The scam promises to consolidate all of the loan payments into one single payment. In some scams, the graduate is promised that his or her loan payments can be lowered. The consolidation company requires an administration, processing or consolidation fee, saying that after the graduate pays the fee, the loan will be consolidated.

There are three reasons this is a scam:

The Federal Direct Consolidation Program is the only way federal student loans can be consolidated. It takes about 20 minutes for a graduate to call and do the paperwork to achieve this. There is no fee, and any consolidation program that requests an up-front fee for any reason is a scam.

If the graduate gets involved with a scamming consolidation program, there is a good chance the graduate’s loan will be moved into a private loan that will be more expensive that their original loan.

Finally, the worst-case scenario is the consolidation company takes the fee and does nothing for the graduate.

Another scam is the advanced-fee scam. This scam involves a company that offers to lower the interest rate on student loans in exchange for an up-front fee. The fee is supposedly to pay for the company to negotiate on behalf of the graduate with the loan provider. 

One thing common with this scam is the supposed client list. The graduate will be shown several previous clients who were able to lower their interest rate. They will give numbers that supposedly prove the amount the graduate could save on interest.

This is a scam because genuine lenders do not charge up-front fees. Legitimate lenders take a fee at the closing of the loan from the loan amount, so the graduate pays nothing out of pocket. Again, if a company asks for an up-front fee, the graduate should run away.

The third most common student loan scam is the total elimination scam. A company will promise a graduate that they can negotiate to have the loan eliminated. This is totally false and should be avoided at all costs. 

In some cases, the same companies that offer to lower interest rates for a fee may also offer to have the loan forgiven for a larger fee. There is no way anyone can get a student loan eliminated, which is why this is a total scam. The scammers make their money from the advanced fees they require from clients.

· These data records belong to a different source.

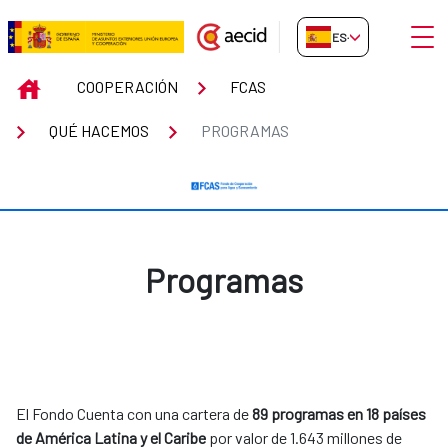
Saltar al contenido principal
Abrir
ES-ES
Programas
INICIO
COOPERACIÓN
FCAS
QUÉ HACEMOS
PROGRAMAS
Programas
El Fondo Cuenta con una cartera de
89 programas en 18 países
de América Latina y el Caribe
por valor de 1.643 millones de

Scammers are successful because they prey on graduates when they are the most vulnerable. Buried in debt and basically uninformed about loan repayment, graduates succumb to the scammers attractive ploy. Some ways a graduate can be protected are:

Never pay anything in advance. Genuine loan companies and other lenders take a percentage of the loan when everything is finalized. The borrower doesn’t pay anything up-front.

Scammers may ask the graduate to sign a Power of Attorney to allow the scammer to negotiate on the graduate’s behalf. This should never be done. If this type of document is signed by the graduate, the scammer will have control of the loan and can hold the graduate hostage over interest rates and repayment schedules.

Some points graduates should remember:

• Never pay in advance to get help
• Beware of the words Federal and National in the title of a private company
• Never believe that the student loan can be eliminated outright
• Avoid companies that pay for advertising on search engines or social media

If the graduate has a problem paying his or her loan, the best course of action is to call the lender directly. There are a lot of ways the lender can help, and it is not difficult to do. Graduates can get deferment of payments, forbearance, different payment plans and more.

One of the main reasons scams have popped up is because the paperwork for help on student loans can be daunting, so graduates turn to a third party for help. 

A graduate’s best recourse for consolidating or lowering the interest on their student loan is to deal directly with their lender or the Department of Education and not depend on or pay a third party to do it for them. Also, up-front fees may be expensive and this money could be going towards paying the original debt.